### Dataset excerpts
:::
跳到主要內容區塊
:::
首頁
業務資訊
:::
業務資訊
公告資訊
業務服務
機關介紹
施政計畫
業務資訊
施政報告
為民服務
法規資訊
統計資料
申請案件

==

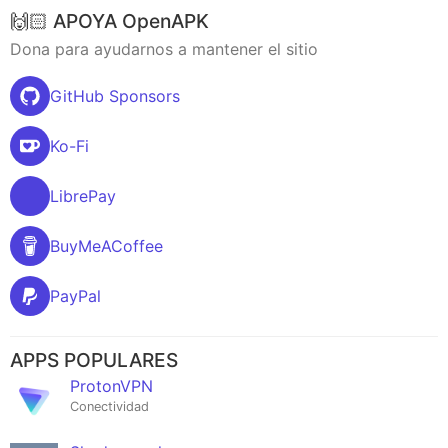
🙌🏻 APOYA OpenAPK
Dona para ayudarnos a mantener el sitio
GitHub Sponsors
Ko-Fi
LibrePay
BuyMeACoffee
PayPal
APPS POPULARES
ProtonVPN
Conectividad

* * *

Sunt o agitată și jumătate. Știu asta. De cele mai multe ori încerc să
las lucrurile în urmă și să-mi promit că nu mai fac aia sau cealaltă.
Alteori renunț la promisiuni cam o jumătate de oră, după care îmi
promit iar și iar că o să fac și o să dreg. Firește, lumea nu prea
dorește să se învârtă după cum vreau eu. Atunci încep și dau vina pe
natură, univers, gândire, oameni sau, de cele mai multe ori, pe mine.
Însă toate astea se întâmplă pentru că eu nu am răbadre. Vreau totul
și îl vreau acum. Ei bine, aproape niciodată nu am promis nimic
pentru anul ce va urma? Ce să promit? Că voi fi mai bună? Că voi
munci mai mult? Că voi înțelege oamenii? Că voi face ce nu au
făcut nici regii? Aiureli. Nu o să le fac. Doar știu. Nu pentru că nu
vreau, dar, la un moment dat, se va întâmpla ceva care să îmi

### What the exercise asks
Find each line in the material above that carries the string "multe", and copy it.

### Solution below
Sunt o agitată și jumătate. Știu asta. De cele mai multe ori încerc să
natură, univers, gândire, oameni sau, de cele mai multe ori, pe mine.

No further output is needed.